Correlation Between GM and Mainstay Servative
Can any of the company-specific risk be diversified away by investing in both GM and Mainstay Servative at the same time? Although using a correlation coefficient on its own may not help to predict future stock returns, this module helps to understand the diversifiable risk of combining GM and Mainstay Servative into the same portfolio, which is an essential part of the fundamental portfolio management process.
By analyzing existing cross correlation between General Motors and Mainstay Servative Allocation, you can compare the effects of market volatilities on GM and Mainstay Servative and check how they will diversify away market risk if combined in the same portfolio for a given time horizon. You can also utilize pair trading strategies of matching a long position in GM with a short position of Mainstay Servative. Check out your portfolio center. Please also check ongoing floating volatility patterns of GM and Mainstay Servative.

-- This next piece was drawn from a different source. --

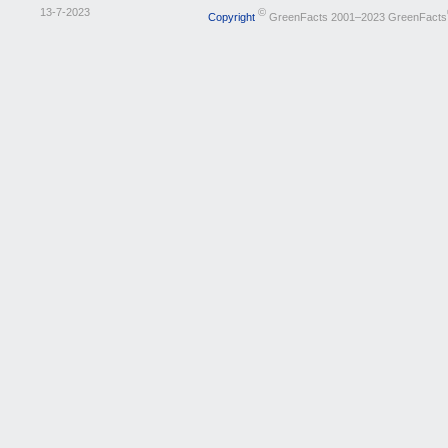
13-7-2023
©
Copyright
GreenFacts 2001–2023 GreenFacts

Diversification Opportunities for GM and Mainstay Servative
0.84 | Correlation Coefficient |
Very poor diversification
The 3 months correlation between GM and Mainstay is 0.84. Overlapping area represents the amount of risk that can be diversified away by holding General Motors and Mainstay Servative Allocation in the same portfolio, assuming nothing else is changed. The correlation between historical prices or returns on Mainstay Servative and GM is a relative statistical measure of the degree to which these equity instruments tend to move together. The correlation coefficient measures the extent to which returns on General Motors are associated (or correlated) with Mainstay Servative. Values of the correlation coefficient range from -1 to +1, where. The correlation of zero (0) is possible when the price movement of Mainstay Servative has no effect on the direction of GM i.e., GM and Mainstay Servative go up and down completely randomly.

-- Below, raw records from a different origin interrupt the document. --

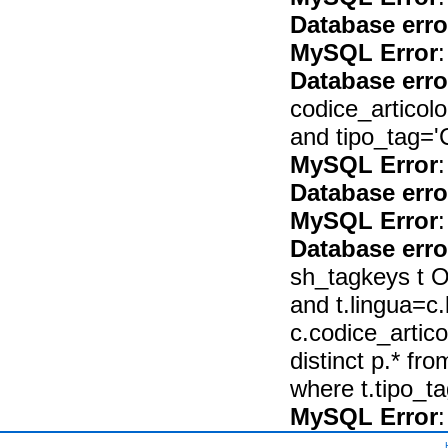
Database erro
MySQL Error
:
Database erro
codice_articol
and tipo_tag='
MySQL Error
:
Database erro
MySQL Error
:
Database erro
sh_tagkeys t O
and t.lingua=c.
c.codice_arti
distinct p.* fr
where t.tipo_
MySQL Error
:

Pair Corralation between GM and Mainstay Servative
Allowing for the 90-day total investment horizon General Motors is expected to generate 7.06 times more return on investment than Mainstay Servative. However, GM is 7.06 times more volatile than Mainstay Servative Allocation. It trades about 0.12 of its potential returns per unit of risk. Mainstay Servative Allocation is currently generating about 0.19 per unit of risk. If you would invest 4,532 in General Motors on May 6, 2025 and sell it today you would earn a total of 745.00 from holding General Motors or generate 16.44% return on investment over 90 days.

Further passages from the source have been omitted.